──────── WORKING DATA ────────

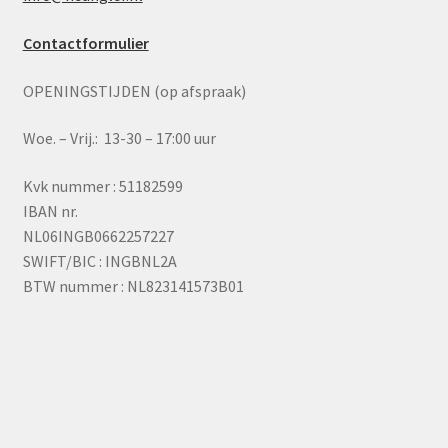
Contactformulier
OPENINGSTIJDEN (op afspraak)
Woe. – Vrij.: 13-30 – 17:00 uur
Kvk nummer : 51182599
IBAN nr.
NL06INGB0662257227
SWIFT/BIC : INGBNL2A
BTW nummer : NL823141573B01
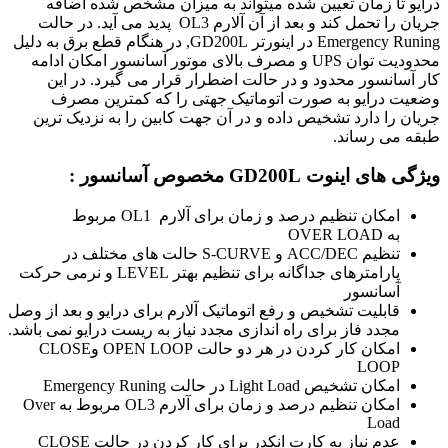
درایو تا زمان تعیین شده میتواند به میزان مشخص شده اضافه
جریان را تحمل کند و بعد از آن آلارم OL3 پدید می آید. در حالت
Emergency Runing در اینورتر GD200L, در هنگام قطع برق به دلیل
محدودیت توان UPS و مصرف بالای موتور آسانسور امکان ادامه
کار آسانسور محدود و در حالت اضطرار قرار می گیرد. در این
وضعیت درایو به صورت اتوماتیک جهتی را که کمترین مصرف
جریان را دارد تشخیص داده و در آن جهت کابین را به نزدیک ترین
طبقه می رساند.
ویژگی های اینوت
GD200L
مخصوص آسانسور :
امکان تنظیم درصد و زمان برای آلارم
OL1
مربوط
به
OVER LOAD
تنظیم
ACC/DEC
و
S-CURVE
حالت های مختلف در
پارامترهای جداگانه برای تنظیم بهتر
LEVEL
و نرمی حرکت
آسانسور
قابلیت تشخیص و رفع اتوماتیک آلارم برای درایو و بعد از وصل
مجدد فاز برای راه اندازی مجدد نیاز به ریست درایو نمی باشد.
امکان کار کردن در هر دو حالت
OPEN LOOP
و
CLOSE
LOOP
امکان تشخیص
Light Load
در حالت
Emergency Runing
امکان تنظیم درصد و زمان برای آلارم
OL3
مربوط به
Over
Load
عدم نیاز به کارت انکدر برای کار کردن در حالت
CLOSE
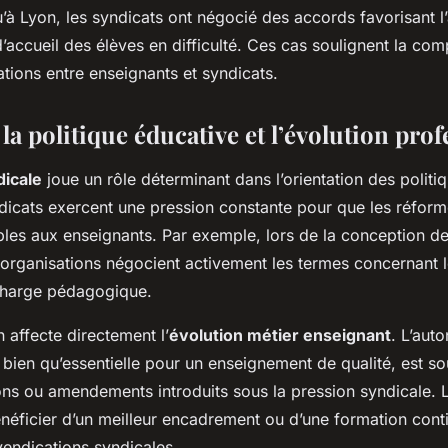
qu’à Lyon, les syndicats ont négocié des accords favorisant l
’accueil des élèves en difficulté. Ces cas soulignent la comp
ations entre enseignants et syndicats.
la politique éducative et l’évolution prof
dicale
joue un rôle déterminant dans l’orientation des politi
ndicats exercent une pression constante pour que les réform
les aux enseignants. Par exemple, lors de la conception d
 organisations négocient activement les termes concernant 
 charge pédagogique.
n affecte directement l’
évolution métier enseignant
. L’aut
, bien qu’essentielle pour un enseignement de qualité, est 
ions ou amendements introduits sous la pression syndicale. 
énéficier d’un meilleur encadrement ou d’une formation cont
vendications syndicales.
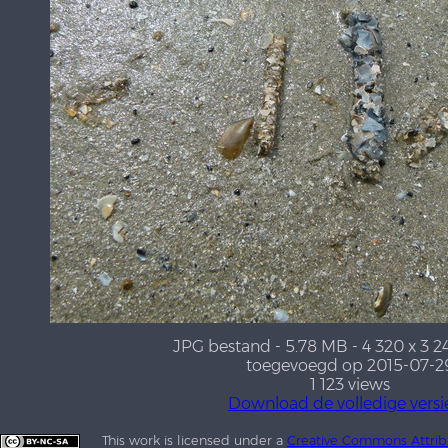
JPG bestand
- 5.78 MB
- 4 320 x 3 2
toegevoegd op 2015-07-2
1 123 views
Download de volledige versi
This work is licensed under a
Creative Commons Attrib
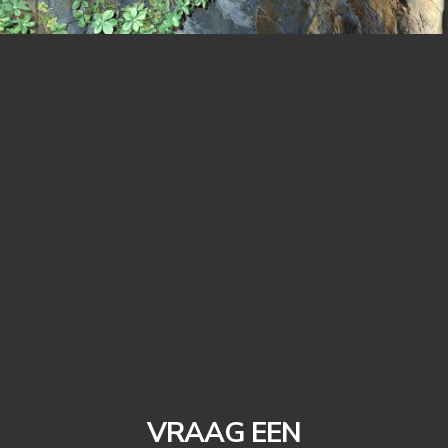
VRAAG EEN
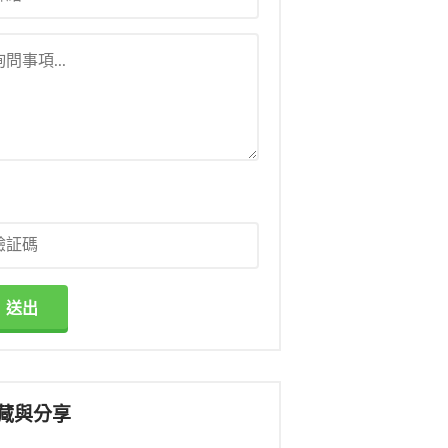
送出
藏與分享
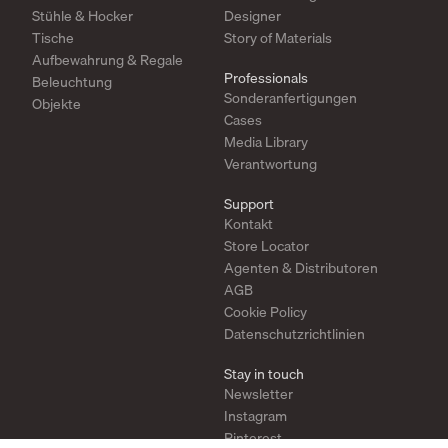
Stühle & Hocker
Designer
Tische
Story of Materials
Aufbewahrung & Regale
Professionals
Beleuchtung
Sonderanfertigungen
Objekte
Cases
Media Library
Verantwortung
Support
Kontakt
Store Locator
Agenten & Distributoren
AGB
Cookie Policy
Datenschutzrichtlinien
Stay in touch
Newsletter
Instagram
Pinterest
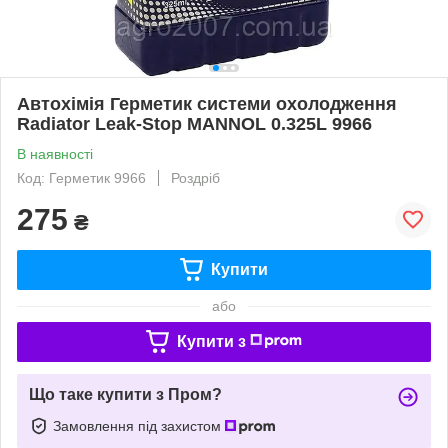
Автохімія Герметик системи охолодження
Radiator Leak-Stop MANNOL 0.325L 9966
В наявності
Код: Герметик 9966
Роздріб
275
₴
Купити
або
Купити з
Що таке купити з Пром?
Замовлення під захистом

────────

■ WHAT THE TASK REQUIRES:
Bring together all lines of the entries above in which the string "درایو" occurs.

■ TASK ANSWER:
درایو تا زمان تعیین شده میتواند به میزان مشخص شده اضافه
وضعیت درایو به صورت اتوماتیک جهتی را که کمترین مصرف
قابلیت تشخیص و رفع اتوماتیک آلارم برای درایو و بعد از وصل
مجدد فاز برای راه اندازی مجدد نیاز به ریست درایو نمی باشد.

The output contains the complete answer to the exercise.